Two-time Junior College All-American, Missouri star and NBA Champion, Clay Johnson.

Clay discusses his childhood love of multiple sports – including three years playing soccer (football) – where he developed skills that he would use to his advantage, on a basketball court. His journey to the NBA almost didn’t happen. Following high school, Clay contemplated a career as a plumber, before being convinced to attend junior college, where he became a two-time All-American at Penn Valley Community College. He still ranks (see pages 26 & 58) Top 10 for ‘Rebounds in a Season’ and ‘Rebounds in a Career’. Atop these lofty achievements, he’s also a member of the National Junior College Athletic Association (NJCAA Region XVI) Hall of Fame.

Johnson was recruited to the University of Missouri, by Coach Norm Stewart. As a junior, Clay scored a career-high 39 points, in a game against Colorado. In his senior season, he was a team captain, hitting a game-winning jump shot, to advance Mizzou to the second round of the Big Eight Postseason Tournament. Remarkably, with a losing record (14-15), the team (also featuring Larry Drew) qualified for the 1978 NCAA Tournament. In his final game as a Tiger, Clay torched Utah for 30 points.

We talk about the 1978 NBA Draft, where Clay was selected by the Portland Trail Blazers in the fifth round. Clay recalls his experiences playing in the Summer Pro League and some NBA preseason games. He was waived by Portland, before the regular season commenced.

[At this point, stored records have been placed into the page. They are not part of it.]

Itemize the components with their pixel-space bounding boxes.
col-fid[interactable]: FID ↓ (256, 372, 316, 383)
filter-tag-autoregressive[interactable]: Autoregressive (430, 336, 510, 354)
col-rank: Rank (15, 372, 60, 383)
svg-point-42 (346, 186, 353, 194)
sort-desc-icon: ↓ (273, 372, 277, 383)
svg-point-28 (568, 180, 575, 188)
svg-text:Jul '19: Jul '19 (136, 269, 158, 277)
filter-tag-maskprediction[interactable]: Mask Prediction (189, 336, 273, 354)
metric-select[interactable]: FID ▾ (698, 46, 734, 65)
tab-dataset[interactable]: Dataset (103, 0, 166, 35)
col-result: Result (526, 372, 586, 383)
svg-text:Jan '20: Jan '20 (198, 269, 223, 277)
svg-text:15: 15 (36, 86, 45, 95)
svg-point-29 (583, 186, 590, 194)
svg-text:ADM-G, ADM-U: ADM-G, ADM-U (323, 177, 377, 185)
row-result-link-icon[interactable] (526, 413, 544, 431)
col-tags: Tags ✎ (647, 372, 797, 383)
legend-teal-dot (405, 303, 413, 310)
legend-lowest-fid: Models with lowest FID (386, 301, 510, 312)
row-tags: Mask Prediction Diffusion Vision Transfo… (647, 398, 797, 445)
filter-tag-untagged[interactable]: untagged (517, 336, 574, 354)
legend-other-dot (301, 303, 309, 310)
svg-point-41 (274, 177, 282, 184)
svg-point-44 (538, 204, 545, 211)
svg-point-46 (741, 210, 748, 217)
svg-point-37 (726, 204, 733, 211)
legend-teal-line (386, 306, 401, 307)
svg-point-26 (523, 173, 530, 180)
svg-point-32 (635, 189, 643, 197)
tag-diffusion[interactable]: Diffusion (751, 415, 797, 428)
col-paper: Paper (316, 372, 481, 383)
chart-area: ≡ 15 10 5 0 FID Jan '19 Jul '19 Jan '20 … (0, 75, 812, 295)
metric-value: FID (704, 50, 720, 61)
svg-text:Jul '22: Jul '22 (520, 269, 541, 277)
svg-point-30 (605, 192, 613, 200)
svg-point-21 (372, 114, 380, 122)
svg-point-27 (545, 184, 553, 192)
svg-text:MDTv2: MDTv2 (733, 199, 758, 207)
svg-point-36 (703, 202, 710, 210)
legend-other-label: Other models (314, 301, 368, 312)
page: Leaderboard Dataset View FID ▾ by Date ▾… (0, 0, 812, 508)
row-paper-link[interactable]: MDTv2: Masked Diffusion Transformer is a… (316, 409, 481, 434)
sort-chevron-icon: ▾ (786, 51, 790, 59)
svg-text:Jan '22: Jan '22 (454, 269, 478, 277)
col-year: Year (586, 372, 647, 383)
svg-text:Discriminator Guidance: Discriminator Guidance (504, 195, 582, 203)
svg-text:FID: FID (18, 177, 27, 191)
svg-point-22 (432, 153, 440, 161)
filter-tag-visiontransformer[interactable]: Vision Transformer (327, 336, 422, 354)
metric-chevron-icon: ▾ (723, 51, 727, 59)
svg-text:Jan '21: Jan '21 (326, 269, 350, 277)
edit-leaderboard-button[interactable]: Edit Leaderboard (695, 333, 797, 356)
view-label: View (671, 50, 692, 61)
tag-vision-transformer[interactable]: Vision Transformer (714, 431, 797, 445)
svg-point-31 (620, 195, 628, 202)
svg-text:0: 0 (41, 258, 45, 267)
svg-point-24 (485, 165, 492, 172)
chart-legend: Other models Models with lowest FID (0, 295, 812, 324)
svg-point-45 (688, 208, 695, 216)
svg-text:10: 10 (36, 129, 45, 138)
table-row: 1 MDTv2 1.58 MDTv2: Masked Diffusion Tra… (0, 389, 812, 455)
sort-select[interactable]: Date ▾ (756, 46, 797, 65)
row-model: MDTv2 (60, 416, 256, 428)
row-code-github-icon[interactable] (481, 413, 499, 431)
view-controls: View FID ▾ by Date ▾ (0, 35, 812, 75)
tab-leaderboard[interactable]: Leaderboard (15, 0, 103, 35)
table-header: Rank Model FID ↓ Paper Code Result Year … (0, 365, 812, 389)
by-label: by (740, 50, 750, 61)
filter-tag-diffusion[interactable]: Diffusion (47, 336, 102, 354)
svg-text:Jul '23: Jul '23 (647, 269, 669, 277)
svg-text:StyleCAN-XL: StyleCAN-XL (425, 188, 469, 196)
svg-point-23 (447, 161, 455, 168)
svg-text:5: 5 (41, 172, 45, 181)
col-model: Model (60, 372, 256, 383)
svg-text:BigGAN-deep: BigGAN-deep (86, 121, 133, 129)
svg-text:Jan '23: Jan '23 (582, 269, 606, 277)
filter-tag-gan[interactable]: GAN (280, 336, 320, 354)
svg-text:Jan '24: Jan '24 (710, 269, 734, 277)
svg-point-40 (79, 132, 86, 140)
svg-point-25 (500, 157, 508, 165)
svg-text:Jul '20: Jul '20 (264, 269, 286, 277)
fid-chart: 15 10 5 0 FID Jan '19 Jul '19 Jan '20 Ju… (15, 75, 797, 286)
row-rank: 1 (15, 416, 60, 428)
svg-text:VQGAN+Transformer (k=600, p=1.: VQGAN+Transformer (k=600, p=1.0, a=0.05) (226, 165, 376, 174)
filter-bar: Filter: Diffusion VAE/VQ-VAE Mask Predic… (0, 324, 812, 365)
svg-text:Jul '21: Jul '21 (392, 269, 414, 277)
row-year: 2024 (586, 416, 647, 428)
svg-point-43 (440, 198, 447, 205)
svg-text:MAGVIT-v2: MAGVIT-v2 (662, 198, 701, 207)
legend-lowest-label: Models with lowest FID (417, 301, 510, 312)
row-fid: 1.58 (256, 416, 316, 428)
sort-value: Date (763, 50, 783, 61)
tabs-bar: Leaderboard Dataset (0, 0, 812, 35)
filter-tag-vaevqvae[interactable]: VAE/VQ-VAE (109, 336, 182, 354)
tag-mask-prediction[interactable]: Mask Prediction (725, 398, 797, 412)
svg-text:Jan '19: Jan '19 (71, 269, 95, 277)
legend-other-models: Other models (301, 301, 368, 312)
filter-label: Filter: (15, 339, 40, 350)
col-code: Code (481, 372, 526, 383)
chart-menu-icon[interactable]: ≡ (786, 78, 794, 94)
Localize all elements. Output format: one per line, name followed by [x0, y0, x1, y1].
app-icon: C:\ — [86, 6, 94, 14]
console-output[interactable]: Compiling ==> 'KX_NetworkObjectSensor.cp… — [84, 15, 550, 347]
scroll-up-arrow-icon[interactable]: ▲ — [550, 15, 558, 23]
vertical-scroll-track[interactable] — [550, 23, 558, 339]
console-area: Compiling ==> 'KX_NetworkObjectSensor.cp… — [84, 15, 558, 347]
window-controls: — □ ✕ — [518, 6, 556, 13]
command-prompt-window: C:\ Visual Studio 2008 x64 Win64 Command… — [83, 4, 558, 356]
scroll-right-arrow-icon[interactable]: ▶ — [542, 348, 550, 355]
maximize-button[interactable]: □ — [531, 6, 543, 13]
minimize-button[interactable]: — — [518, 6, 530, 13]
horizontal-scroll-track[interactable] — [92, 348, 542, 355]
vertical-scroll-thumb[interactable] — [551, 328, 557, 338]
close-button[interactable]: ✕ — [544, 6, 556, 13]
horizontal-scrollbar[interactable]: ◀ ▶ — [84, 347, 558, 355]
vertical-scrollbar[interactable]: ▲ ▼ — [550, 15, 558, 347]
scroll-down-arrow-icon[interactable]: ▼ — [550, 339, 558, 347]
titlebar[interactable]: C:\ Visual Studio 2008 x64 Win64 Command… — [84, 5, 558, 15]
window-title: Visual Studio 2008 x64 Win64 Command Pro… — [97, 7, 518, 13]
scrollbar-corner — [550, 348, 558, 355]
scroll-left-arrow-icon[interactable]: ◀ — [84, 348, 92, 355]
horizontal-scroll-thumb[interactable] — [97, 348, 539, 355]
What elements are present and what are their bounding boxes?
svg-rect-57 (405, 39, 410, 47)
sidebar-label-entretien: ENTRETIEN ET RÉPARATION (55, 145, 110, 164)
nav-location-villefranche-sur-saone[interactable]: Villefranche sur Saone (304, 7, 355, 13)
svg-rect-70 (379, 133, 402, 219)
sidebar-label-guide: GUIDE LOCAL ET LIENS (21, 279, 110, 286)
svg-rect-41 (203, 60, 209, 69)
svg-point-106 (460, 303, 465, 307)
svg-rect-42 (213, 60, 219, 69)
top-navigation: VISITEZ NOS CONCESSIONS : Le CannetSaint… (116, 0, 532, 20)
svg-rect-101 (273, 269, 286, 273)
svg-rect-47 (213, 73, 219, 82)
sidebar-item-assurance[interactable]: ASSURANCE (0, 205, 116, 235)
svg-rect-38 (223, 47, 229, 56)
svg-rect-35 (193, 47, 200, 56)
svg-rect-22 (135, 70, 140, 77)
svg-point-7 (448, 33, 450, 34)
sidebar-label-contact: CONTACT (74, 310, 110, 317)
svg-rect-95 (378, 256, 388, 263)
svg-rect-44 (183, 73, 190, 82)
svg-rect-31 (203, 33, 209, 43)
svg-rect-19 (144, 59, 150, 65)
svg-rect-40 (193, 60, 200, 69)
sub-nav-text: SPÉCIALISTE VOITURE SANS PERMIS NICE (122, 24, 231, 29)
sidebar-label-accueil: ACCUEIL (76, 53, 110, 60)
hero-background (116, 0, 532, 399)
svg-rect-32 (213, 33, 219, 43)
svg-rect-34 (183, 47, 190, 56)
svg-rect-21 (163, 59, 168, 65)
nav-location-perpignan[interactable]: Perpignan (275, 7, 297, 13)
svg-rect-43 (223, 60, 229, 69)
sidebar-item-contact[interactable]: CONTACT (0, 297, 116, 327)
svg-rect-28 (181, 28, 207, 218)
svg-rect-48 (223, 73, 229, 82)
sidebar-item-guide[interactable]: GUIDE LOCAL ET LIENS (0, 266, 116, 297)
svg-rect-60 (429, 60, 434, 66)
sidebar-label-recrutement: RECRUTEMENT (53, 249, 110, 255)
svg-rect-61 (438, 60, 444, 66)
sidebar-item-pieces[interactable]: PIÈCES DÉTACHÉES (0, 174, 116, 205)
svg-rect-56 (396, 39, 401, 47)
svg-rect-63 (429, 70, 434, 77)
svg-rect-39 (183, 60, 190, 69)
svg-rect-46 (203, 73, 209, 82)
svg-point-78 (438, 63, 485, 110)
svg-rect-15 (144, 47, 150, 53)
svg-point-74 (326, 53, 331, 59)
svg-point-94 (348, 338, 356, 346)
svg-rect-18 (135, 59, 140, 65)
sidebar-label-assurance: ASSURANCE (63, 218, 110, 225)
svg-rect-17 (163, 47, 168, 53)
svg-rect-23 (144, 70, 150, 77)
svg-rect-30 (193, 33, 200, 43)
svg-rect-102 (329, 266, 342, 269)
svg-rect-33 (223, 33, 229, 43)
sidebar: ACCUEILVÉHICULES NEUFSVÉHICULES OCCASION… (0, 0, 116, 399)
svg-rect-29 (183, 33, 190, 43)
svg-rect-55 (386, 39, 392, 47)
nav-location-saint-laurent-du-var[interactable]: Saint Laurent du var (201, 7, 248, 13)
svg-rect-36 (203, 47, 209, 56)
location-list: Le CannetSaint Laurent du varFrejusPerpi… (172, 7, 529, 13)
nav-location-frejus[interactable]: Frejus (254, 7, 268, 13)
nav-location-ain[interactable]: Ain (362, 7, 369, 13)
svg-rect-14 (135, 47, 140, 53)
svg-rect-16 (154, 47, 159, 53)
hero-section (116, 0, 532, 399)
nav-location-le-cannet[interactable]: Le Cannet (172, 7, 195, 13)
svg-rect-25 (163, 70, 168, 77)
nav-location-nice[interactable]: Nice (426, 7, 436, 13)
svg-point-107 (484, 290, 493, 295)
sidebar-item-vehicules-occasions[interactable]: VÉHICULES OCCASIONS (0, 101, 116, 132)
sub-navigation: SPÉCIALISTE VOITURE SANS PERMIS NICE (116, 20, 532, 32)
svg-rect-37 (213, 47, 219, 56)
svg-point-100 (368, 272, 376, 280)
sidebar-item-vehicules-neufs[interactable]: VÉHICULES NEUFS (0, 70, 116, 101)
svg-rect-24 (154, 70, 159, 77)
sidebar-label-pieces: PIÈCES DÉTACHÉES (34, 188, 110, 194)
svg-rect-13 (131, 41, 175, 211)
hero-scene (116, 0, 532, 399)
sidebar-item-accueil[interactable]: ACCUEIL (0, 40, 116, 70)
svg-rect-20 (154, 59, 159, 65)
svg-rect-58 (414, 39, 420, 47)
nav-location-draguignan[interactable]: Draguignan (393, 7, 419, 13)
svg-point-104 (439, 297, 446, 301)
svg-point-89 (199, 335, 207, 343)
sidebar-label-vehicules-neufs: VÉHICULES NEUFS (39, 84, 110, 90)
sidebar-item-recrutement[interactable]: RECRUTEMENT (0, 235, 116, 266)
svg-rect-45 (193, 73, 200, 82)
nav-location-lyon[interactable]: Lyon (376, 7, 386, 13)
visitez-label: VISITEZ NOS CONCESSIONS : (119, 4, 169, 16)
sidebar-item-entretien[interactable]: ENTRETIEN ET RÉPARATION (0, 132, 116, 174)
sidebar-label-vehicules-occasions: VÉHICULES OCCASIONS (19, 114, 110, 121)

Clay took his considerable skills to the Western Basketball Association and Continental Basketball Association, where he displayed his talents for a few seasons – primarily with the Billings Volcanos – determined to make his way back into the NBA.

Clay Johnson - Billings Volcanos

 

In August of 1981, Clay signed as a free agent with the Los Angeles Lakers. He had to wait until April of 1982, to make his NBA debut – as fate would have it – against Portland, the team that first drafted him, back in 1978.

We chat about Jeff Pearlman‘s excellent book, Showtime, where Clay is quoted on his dislike of (Lakers) Coach Paul Westhead. He contrasts that, with the high esteem he holds for Coach Pat Riley, who Johnson played under, during his two seasons with the Lakers. Clay was a member of the Lakers’ 1982 NBA Championship squad. We talk about his experiences on that team and playing alongside (future) Hall of Famers, including Kareem Abdul-Jabbar, Magic Johnson and James Worthy.


 

Clay’s last NBA season was 1984, as a member of the Seattle SuperSonics. After failing to come to terms with Coach Lenny Wilkens, Johnson returned home to Missouri, joining the CBA’s Kansas City Sizzlers.

Family aside, Clay’s energy and passion – since his playing career ended – revolves around his Clay Johnson Foundation, where he mentors youth in the Kansas City area and around the country.